**To do:**
Please copy the lines below, exactly as they are, from the one with "SÖFLINGER QUARTIER Q2" through the one with "Ampoule LED E27", and leave out the pictures.

(Materials provided Opens)

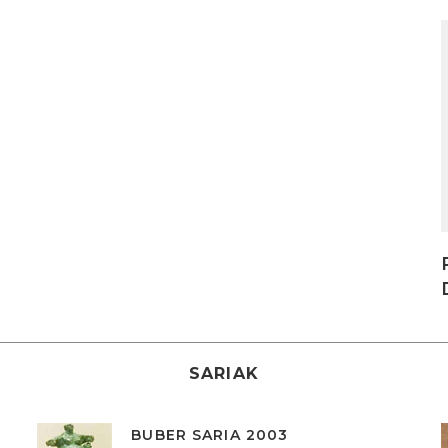
I
SARIAK
BUBER SARIA 2003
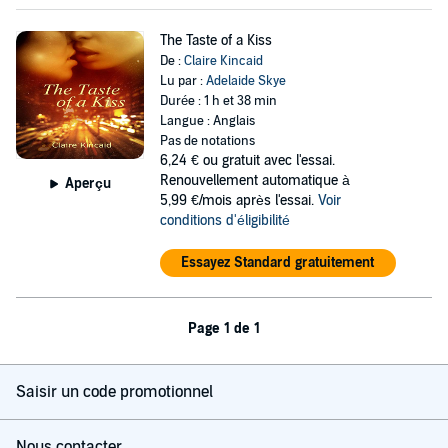
The Taste of a Kiss
De :
Claire Kincaid
Lu par :
Adelaide Skye
Durée : 1 h et 38 min
Langue : Anglais
Pas de notations
6,24 €
ou gratuit avec l'essai.
Renouvellement automatique à
Aperçu
5,99 €/mois après l'essai.
Voir
conditions d'éligibilité
Essayez Standard gratuitement
Page 1 de 1
Saisir un code promotionnel
Nous contacter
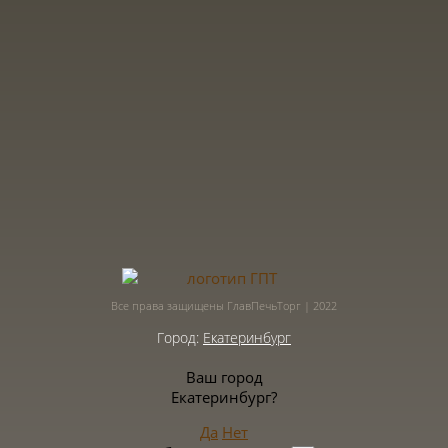
Все права защищены ГлавПечьТорг | 2022
Город:
Екатеринбург
Ваш город
Екатеринбург?
Да
Нет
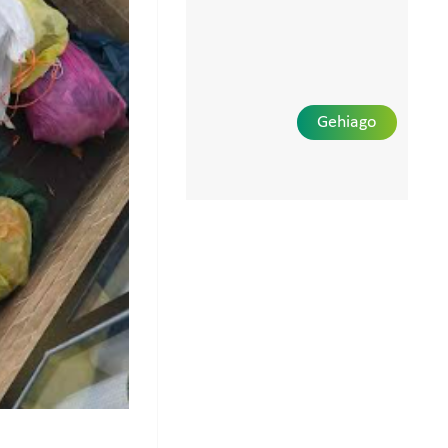
Gehiago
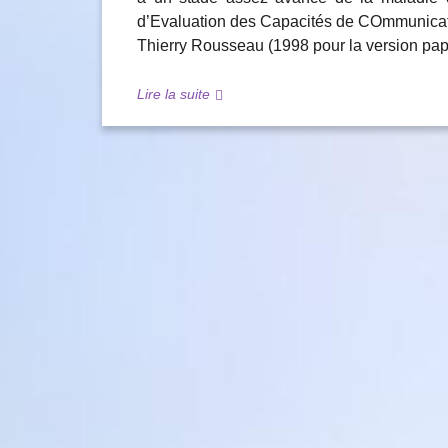
d’Evaluation des Capacités de COmmunicatio
Thierry Rousseau (1998 pour la version papi
Lire la suite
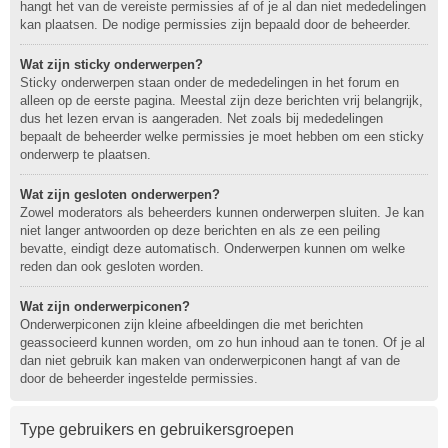
hangt het van de vereiste permissies af of je al dan niet mededelingen
kan plaatsen. De nodige permissies zijn bepaald door de beheerder.
Wat zijn sticky onderwerpen?
Sticky onderwerpen staan onder de mededelingen in het forum en
alleen op de eerste pagina. Meestal zijn deze berichten vrij belangrijk,
dus het lezen ervan is aangeraden. Net zoals bij mededelingen
bepaalt de beheerder welke permissies je moet hebben om een sticky
onderwerp te plaatsen.
Wat zijn gesloten onderwerpen?
Zowel moderators als beheerders kunnen onderwerpen sluiten. Je kan
niet langer antwoorden op deze berichten en als ze een peiling
bevatte, eindigt deze automatisch. Onderwerpen kunnen om welke
reden dan ook gesloten worden.
Wat zijn onderwerpiconen?
Onderwerpiconen zijn kleine afbeeldingen die met berichten
geassocieerd kunnen worden, om zo hun inhoud aan te tonen. Of je al
dan niet gebruik kan maken van onderwerpiconen hangt af van de
door de beheerder ingestelde permissies.
Type gebruikers en gebruikersgroepen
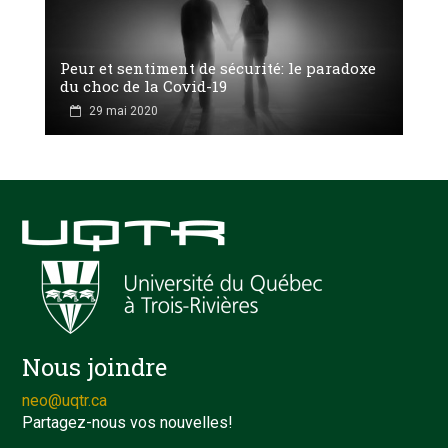
Peur et sentiment de sécurité: le paradoxe
du choc de la Covid-19
29 mai 2020
Nous joindre
neo@uqtr.ca
Partagez-nous vos nouvelles!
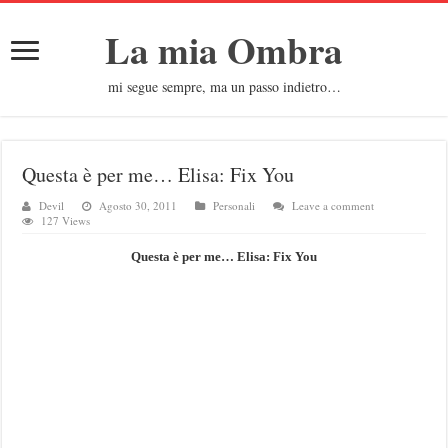
La mia Ombra
mi segue sempre, ma un passo indietro…
Questa è per me… Elisa: Fix You
Devil
Agosto 30, 2011
Personali
Leave a comment
127 Views
Questa è per me… Elisa: Fix You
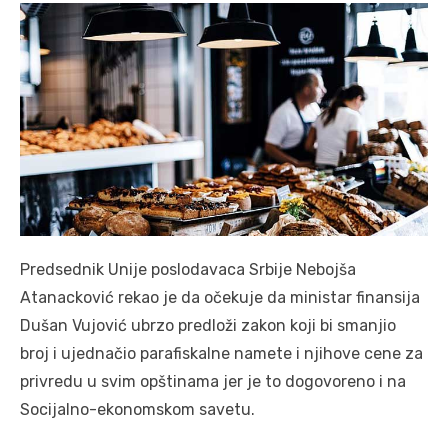
Predsednik Unije poslodavaca Srbije Nebojša
Atanacković rekao je da očekuje da ministar finansija
Dušan Vujović ubrzo predloži zakon koji bi smanjio
broj i ujednačio parafiskalne namete i njihove cene za
privredu u svim opštinama jer je to dogovoreno i na
Socijalno-ekonomskom savetu.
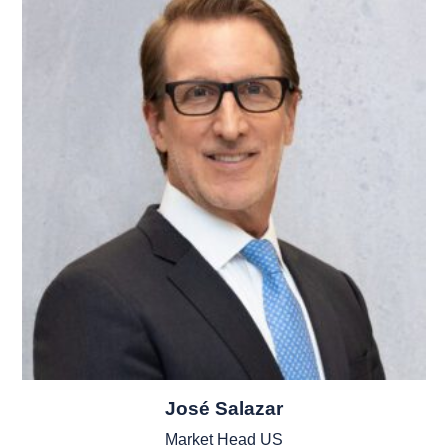
José Salazar
Market Head US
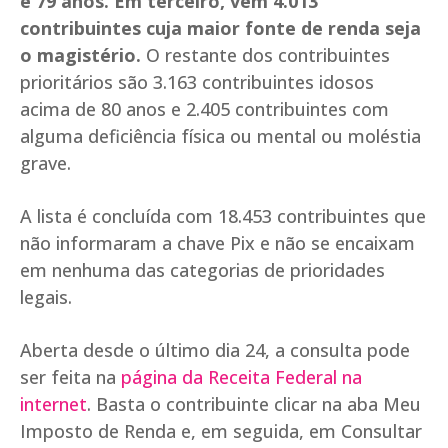
e 79 anos. Em terceiro, vêm 4.013
contribuintes cuja maior fonte de renda seja
o magistério.
O restante dos contribuintes
prioritários são 3.163 contribuintes idosos
acima de 80 anos e 2.405 contribuintes com
alguma deficiência física ou mental ou moléstia
grave.
A lista é concluída com 18.453 contribuintes que
não informaram a chave Pix e não se encaixam
em nenhuma das categorias de prioridades
legais.
Aberta desde o último dia 24, a consulta pode
ser feita na
página da Receita Federal na
internet
. Basta o contribuinte clicar na aba Meu
Imposto de Renda e, em seguida, em Consultar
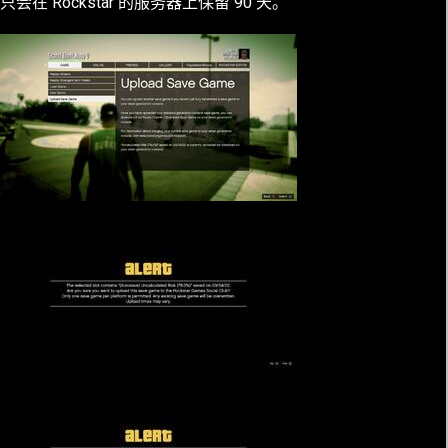
只会在 Rockstar 的服务器上保留 90 天
。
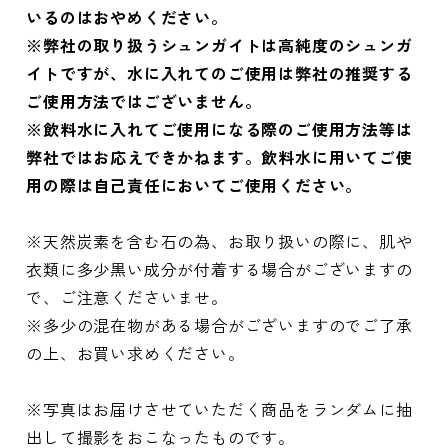
いるのはおやめください。
※弊社の取り扱うシュンガイトは高純度のシュンガ
イトですが、水に入れてのご使用は弊社の推奨する
ご使用方法ではございません。
※飲料水に入れてご使用になる際のご使用方法等は
弊社ではお応えできかねます。飲料水に用いてご使
用の際は自己責任においてご使用ください。
※天然炭素を含む石の為、お取り扱いの際に、肌や
衣類に多少黒い成分が付着する場合がございますの
で、ご注意くださいませ。
※多少の混在物がある場合がございますのでご了承
の上、お買い求めください。
※写真はお届けさせていただく商品をランダムに抽
出して撮影をおこなったものです。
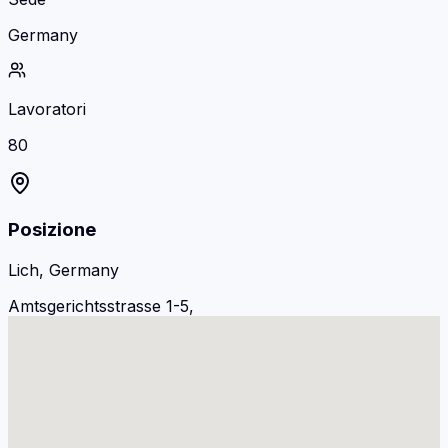
Germany
Lavoratori
80
Posizione
Lich, Germany
Amtsgerichtsstrasse 1-5,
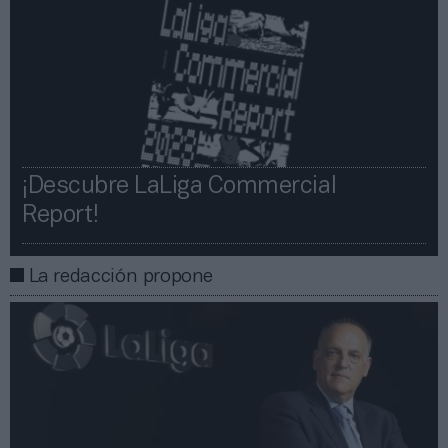
¡Descubre LaLiga Commercial
Report!​​
La redacción propone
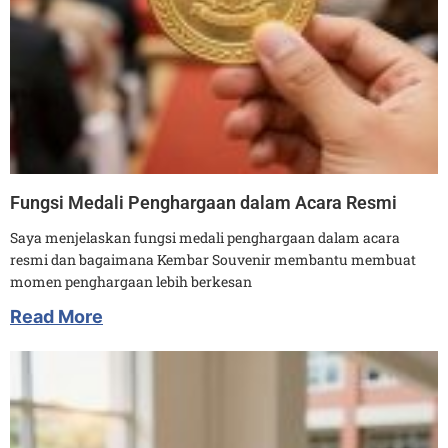
Fungsi Medali Penghargaan dalam Acara Resmi
Saya menjelaskan fungsi medali penghargaan dalam acara
resmi dan bagaimana Kembar Souvenir membantu membuat
momen penghargaan lebih berkesan
Read More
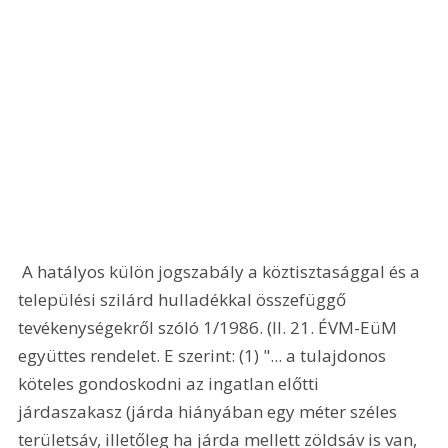
 A hatályos külön jogszabály a köztisztasággal és a 
települési szilárd hulladékkal összefüggő 
tevékenységekről szóló 1/1986. (II. 21. ÉVM-EüM 
együttes rendelet. E szerint: (1) "... a tulajdonos 
köteles gondoskodni az ingatlan előtti 
járdaszakasz (járda hiányában egy méter széles 
területsáv, illetőleg ha járda mellett zöldsáv is van, 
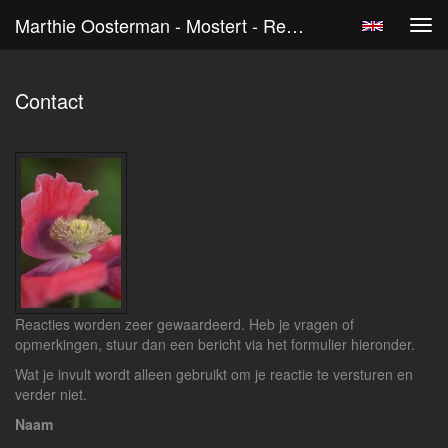
Marthie Oosterman - Mostert - Reageer
Tog
navi
Contact
Reacties worden zeer gewaardeerd. Heb je vragen of
opmerkingen, stuur dan een bericht via het formulier hieronder.
Wat je invult wordt alleen gebruikt om je reactie te versturen en
verder niet.
Naam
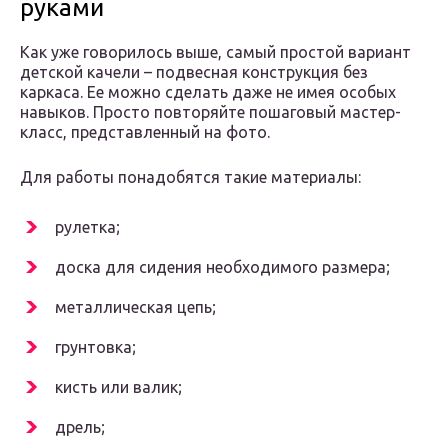
руками
Как уже говорилось выше, самый простой вариант
детской качели – подвесная конструкция без
каркаса. Ее можно сделать даже не имея особых
навыков. Просто повторяйте пошаговый мастер-
класс, представленный на фото.
Для работы понадобятся такие материалы:
рулетка;
доска для сидения необходимого размера;
металлическая цепь;
грунтовка;
кисть или валик;
дрель;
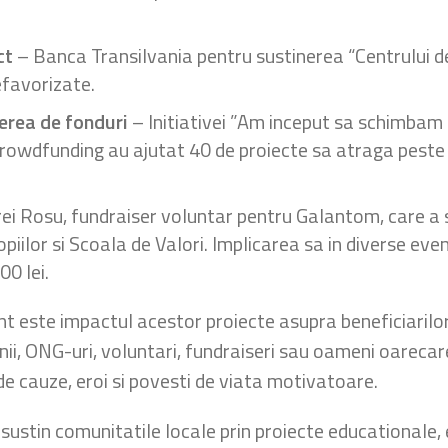
ct
– Banca Transilvania pentru sustinerea “Centrului de 
efavorizate.
gerea de fonduri
– Initiativei ”Am inceput sa schimbam 
e crowdfunding au ajutat 40 de proiecte sa atraga peste 
rei Rosu, fundraiser voluntar pentru Galantom, care 
ilor si Scoala de Valori. Implicarea sa in diverse ev
00 lei.
 este impactul acestor proiecte asupra beneficiarilor s
ii, ONG-uri, voluntari, fundraiseri sau oameni oarecare,
e cauze, eroi si povesti de viata motivatoare.
sustin comunitatile locale prin proiecte educationale, e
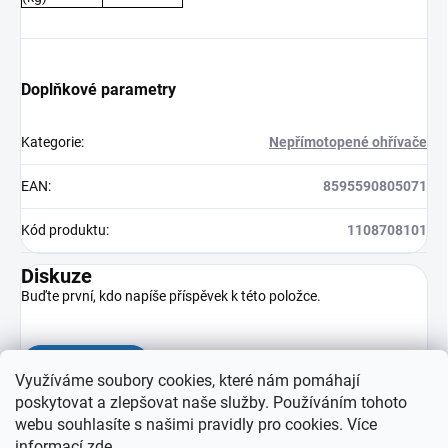
Doplňkové parametry
Kategorie
:
Nepřímotopené ohřívače
EAN
:
8595590805071
Kód produktu
:
1108708101
Diskuze
Buďte první, kdo napíše příspěvek k této položce.
Přidat komentář
Využíváme soubory cookies, které nám pomáhají
poskytovat a zlepšovat naše služby. Používáním tohoto
webu souhlasíte s našimi pravidly pro cookies
. Více
informací
zde
.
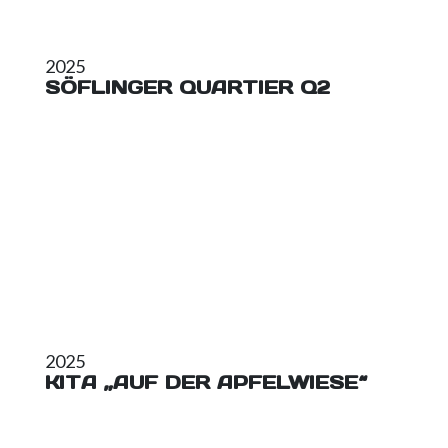
2025
SÖFLINGER QUARTIER Q2
2025
KITA „AUF DER APFELWIESE“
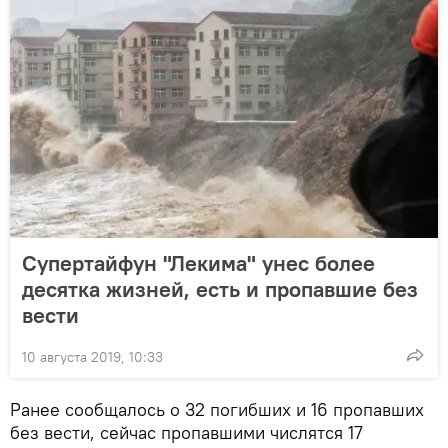
Супертайфун "Лекима" унес более
десятка жизней, есть и пропавшие без
вести
10 августа 2019, 10:33
Ранее сообщалось о 32 погибших и 16 пропавших
без вести, сейчас пропавшими числятся 17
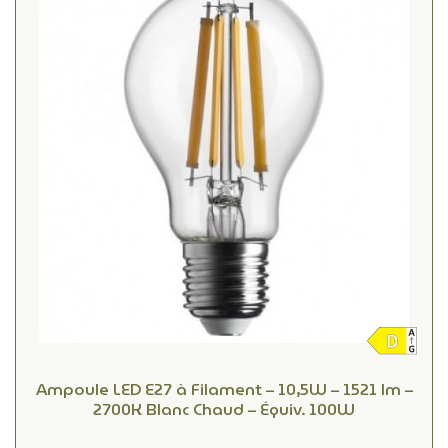
Ampoule LED E27 à Filament – 10,5W – 1521 lm –
2700K Blanc Chaud – Équiv. 100W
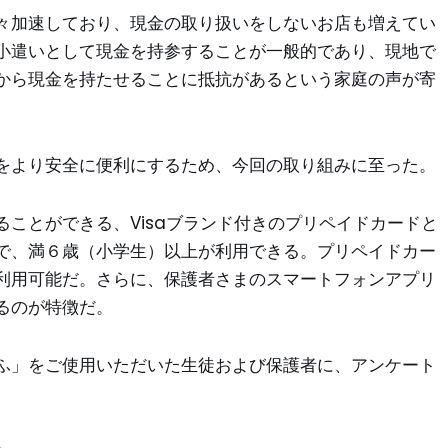
々加速しており、現金の取り扱いをしないお店も増えてい
小遣いとして現金を持参することが一般的であり、現地で
から現金を持たせることに抵抗があるという家庭の声が寄
をより安全に便利にするため、今回の取り組みに至った。
ことができる、Visaブランド付きのプリペイドカードと
で、満６歳（小学生）以上が利用できる。プリペイドカー
利用可能だ。さらに、保護者さまのスマートフォンアプリ
るのが特徴だ。
ふ」をご使用いただいた生徒および保護者に、アンケート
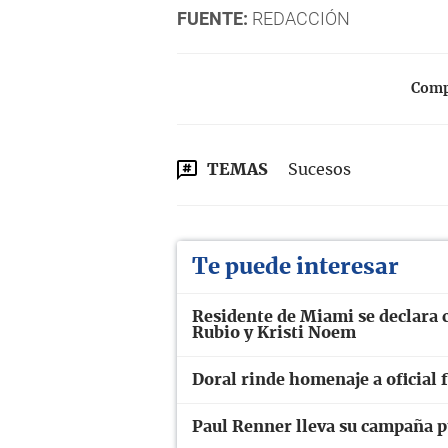
FUENTE:
REDACCIÓN
Compa
TEMAS
Sucesos
Te puede interesar
Residente de Miami se declara 
Rubio y Kristi Noem
Doral rinde homenaje a oficial 
Paul Renner lleva su campaña p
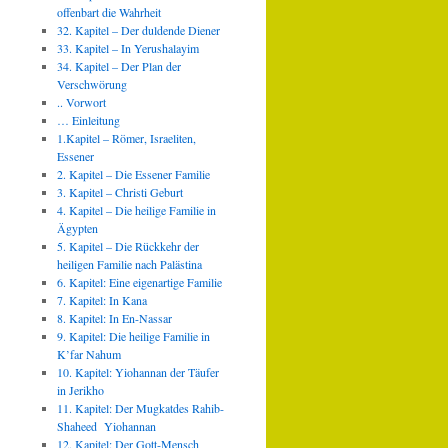
offenbart die Wahrheit
32. Kapitel – Der duldende Diener
33. Kapitel – In Yerushalayim
34. Kapitel – Der Plan der
Verschwörung
.. Vorwort
… Einleitung
1.Kapitel – Römer, Israeliten,
Essener
2. Kapitel – Die Essener Familie
3. Kapitel – Christi Geburt
4. Kapitel – Die heilige Familie in
Ägypten
5. Kapitel – Die Rückkehr der
heiligen Familie nach Palästina
6. Kapitel: Eine eigenartige Familie
7. Kapitel: In Kana
8. Kapitel: In En-Nassar
9. Kapitel: Die heilige Familie in
K’far Nahum
10. Kapitel: Yiohannan der Täufer
in Jerikho
11. Kapitel: Der Mugkatdes Rahib-
Shaheed Yiohannan
12. Kapitel: Der Gott-Mensch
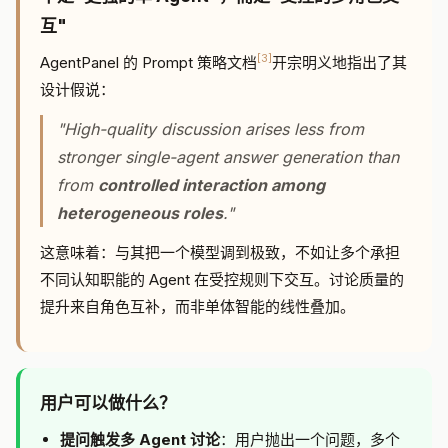
互"
[3]
AgentPanel 的 Prompt 策略文档
开宗明义地指出了其
设计假说：
"High-quality discussion arises less from
stronger single-agent answer generation than
from
controlled interaction among
heterogeneous roles
."
这意味着：与其把一个模型调到极致，不如让多个承担
不同认知职能的 Agent 在受控规则下交互。讨论质量的
提升来自角色互补，而非单体智能的线性叠加。
用户可以做什么？
提问触发多 Agent 讨论
：用户抛出一个问题，多个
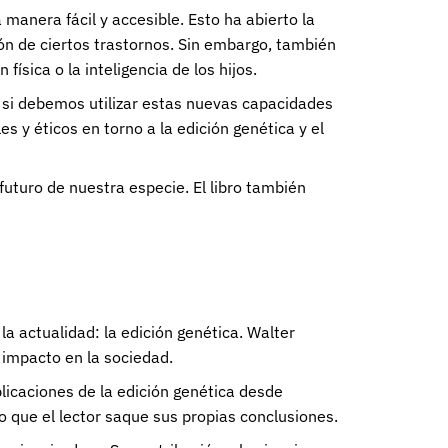
manera fácil y accesible. Esto ha abierto la
ón de ciertos trastornos. Sin embargo, también
ísica o la inteligencia de los hijos.
e si debemos utilizar estas nuevas capacidades
 y éticos en torno a la edición genética y el
futuro de nuestra especie. El libro también
a actualidad: la edición genética. Walter
 impacto en la sociedad.
mplicaciones de la edición genética desde
o que el lector saque sus propias conclusiones.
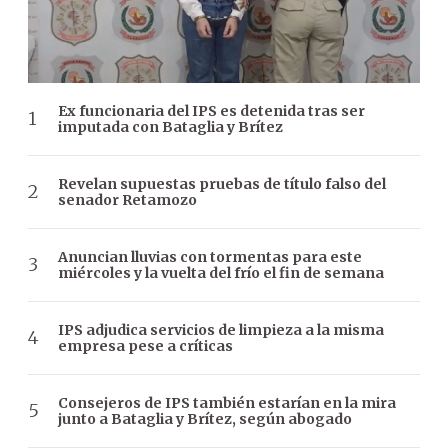
Ex funcionaria del IPS es detenida tras ser
imputada con Bataglia y Brítez
Revelan supuestas pruebas de título falso del
senador Retamozo
Anuncian lluvias con tormentas para este
miércoles y la vuelta del frío el fin de semana
IPS adjudica servicios de limpieza a la misma
empresa pese a críticas
Consejeros de IPS también estarían en la mira
junto a Bataglia y Brítez, según abogado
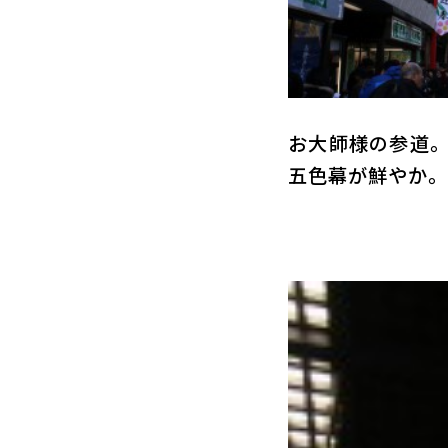
お大師様の参道
五色幕が鮮やか。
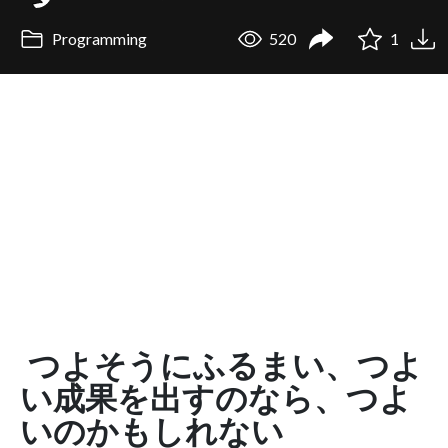
Programming
520
1
つよそうにふるまい、つよ
い成果を出すのなら、つよ
いのかもしれない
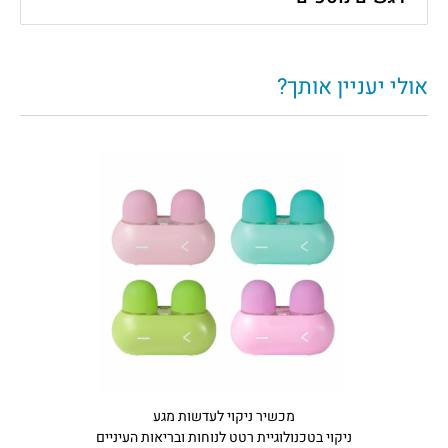
אולי יעניין אותך?
מכשיר ניקוי לעדשות מגע
ניקוי בטכנולוגיית רטט לנוחות ובריאות העיניים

(Materials provided Closes)

**Reply:**
SÖFLINGER QUARTIER Q2
2025
KITA „AUF DER APFELWIESE“
Супертайфун "Лекима" унес более
десятка жизней, есть и пропавшие без
вести
10 августа 2019, 10:33
Ранее сообщалось о 32 погибших и 16 пропавших
без вести, сейчас пропавшими числятся 17
Ampoule LED E27 à Filament – 10,5W – 1521 lm –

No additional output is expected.